Could you write out every record below exactly, leaving the pictures out?

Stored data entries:
"""
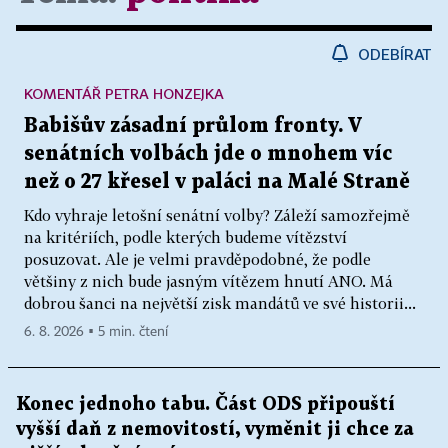
ODEBÍRAT
KOMENTÁŘ PETRA HONZEJKA
Babišův zásadní průlom fronty. V
senátních volbách jde o mnohem víc
než o 27 křesel v paláci na Malé Straně
Kdo vyhraje letošní senátní volby? Záleží samozřejmě
na kritériích, podle kterých budeme vítězství
posuzovat. Ale je velmi pravděpodobné, že podle
většiny z nich bude jasným vítězem hnutí ANO. Má
dobrou šanci na největší zisk mandátů ve své historii...
6. 8. 2026 ▪ 5 min. čtení
Konec jednoho tabu. Část ODS připouští
vyšší daň z nemovitostí, vyměnit ji chce za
"""
**FINISHED TASK**
ODEBÍRAT
KOMENTÁŘ PETRA HONZEJKA
Babišův zásadní průlom fronty. V
senátních volbách jde o mnohem víc
než o 27 křesel v paláci na Malé Straně
Kdo vyhraje letošní senátní volby? Záleží samozřejmě
na kritériích, podle kterých budeme vítězství
posuzovat. Ale je velmi pravděpodobné, že podle
většiny z nich bude jasným vítězem hnutí ANO. Má
dobrou šanci na největší zisk mandátů ve své historii...
6. 8. 2026 ▪ 5 min. čtení
Konec jednoho tabu. Část ODS připouští
vyšší daň z nemovitostí, vyměnit ji chce za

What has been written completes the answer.